Researchers from the University of Copenhagen and Harvard University reported (DOI: 10.34133/remotesensing.1049) the new approach in Journal of Remote Sensing on April 30, 2026. The study presents an anchor-free deep learning method for detecting large individual trees in 3-meter PlanetScope imagery. Rather than using fixed detection boxes, the model represents each tree crown as a Gaussian heatmap, enabling researchers to extract crown centers and generate binary tree cover maps. The study combines PlanetScope imagery, airborne light detection and ranging (LiDAR)-derived canopy height models (CHMs), Global Ecosystem Dynamics Investigation (GEDI) data, and satellite-based location embeddings to improve large-scale generalization.

The key advance is a simple but powerful shift in how trees are modeled: each tree center becomes a peak on a heatmap. During training, Gaussian kernels are scaled according to spatial uncertainty, allowing the system to handle different crown sizes, noisy pseudo-labels, and imperfect alignment between LiDAR data and satellite imagery. The training dataset included approximately 14 billion tree points across about 1,030,000 square kilometers, using PlanetScope imagery from 2018 to 2022 and LiDAR sources from 17 countries. A U-Net model with a ResNet50 encoder was trained to produce both a heatmap and a spatial uncertainty map. The heatmap can then be thresholded into tree cover or processed into individual tree detections. The model achieved state-of-the-art cover-mapping performance, with fractional cover R² = 0.81 against aerial LiDAR, and showed balanced detection metrics across biomes. Satellite Contrastive Location-Image Pretraining (SatCLIP), based on contrastive language-image pretraining (CLIP), improved generalization, while fine-tuning with manual labels further sharpened predictions.

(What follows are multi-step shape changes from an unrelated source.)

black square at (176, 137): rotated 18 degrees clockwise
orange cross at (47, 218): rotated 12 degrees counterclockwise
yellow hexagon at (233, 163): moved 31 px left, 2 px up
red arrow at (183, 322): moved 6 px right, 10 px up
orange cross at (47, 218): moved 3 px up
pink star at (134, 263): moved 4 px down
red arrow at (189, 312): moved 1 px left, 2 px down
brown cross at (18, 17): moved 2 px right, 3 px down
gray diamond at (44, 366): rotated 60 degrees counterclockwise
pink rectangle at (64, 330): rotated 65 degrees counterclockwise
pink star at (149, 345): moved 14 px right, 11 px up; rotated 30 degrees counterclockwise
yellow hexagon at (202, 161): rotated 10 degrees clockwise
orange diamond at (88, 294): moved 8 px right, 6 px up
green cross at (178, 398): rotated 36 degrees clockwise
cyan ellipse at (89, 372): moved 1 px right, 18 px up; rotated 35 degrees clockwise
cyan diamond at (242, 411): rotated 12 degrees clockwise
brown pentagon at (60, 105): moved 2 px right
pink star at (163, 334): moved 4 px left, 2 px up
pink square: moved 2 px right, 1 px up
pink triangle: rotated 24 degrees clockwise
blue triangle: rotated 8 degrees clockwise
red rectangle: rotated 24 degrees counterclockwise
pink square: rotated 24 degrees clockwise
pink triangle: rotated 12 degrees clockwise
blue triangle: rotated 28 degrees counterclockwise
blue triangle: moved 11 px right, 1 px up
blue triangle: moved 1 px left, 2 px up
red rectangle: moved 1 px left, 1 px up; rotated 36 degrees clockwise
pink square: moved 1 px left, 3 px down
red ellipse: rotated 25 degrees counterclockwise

The authors said the study is about moving from seeing forests as continuous green areas to seeing trees as countable, trackable objects. They said that representing trees as Gaussians gives the model a flexible way to describe crowns in complex landscapes, including places where trees are sparse, mixed with shrubs, or difficult to separate from background vegetation. They also emphasized that the method is not a final global tree census, but a scalable framework that can improve as better imagery, more LiDAR data, and targeted manual labels become available.

The approach could support climate science, forest management, biodiversity assessment, restoration monitoring, and carbon accounting. By locating trees both inside and outside forests, it may help reveal overlooked tree resources in agricultural land, drylands, fragmented forests, and human-managed landscapes. Its heatmap output can be adapted for tree counting or cover mapping, depending on the monitoring goal. The method is also transferable to future satellite missions with higher spatial and radiometric quality. Remaining challenges include limited airborne LiDAR coverage in parts of South America, Africa, and Asia, threshold selection across regions, and reduced performance where small crowns or dense forests visually merge at the current ground sampling distance (GSD).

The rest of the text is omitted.